## Exercise:
Line filter on the word "ասաց": copy each matching line from the entries.

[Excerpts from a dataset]
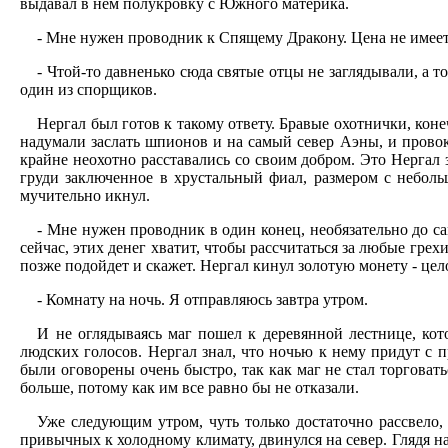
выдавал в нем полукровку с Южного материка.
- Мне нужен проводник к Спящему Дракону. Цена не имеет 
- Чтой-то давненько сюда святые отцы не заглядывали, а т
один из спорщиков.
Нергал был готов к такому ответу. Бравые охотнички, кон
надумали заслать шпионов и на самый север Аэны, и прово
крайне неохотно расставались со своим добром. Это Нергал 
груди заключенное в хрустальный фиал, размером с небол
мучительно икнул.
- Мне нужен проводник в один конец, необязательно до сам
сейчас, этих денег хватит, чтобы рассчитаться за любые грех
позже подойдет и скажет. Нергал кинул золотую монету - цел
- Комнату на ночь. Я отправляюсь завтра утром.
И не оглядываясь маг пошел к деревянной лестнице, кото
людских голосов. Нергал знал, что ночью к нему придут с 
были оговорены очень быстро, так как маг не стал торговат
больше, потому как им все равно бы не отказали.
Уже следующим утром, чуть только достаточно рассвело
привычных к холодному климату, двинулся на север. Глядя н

---

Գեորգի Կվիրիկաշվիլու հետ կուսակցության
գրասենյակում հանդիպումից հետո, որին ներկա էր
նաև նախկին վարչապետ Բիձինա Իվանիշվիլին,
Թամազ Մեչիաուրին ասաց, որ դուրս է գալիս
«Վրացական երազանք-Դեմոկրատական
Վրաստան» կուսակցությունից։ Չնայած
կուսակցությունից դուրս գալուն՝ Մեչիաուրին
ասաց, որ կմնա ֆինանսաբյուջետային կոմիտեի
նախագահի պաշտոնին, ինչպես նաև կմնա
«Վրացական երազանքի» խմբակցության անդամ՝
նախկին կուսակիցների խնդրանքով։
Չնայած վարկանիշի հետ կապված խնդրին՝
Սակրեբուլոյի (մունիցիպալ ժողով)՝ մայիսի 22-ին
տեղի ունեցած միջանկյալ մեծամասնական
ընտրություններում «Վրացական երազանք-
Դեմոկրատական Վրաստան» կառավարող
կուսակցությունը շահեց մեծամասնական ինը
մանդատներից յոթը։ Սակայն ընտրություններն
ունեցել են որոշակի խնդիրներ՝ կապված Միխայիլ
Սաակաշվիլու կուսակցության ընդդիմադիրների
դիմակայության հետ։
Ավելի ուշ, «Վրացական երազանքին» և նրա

## Result below:
Թամազ Մեչիաուրին ասաց, որ դուրս է գալիս
ասաց, որ կմնա ֆինանսաբյուջետային կոմիտեի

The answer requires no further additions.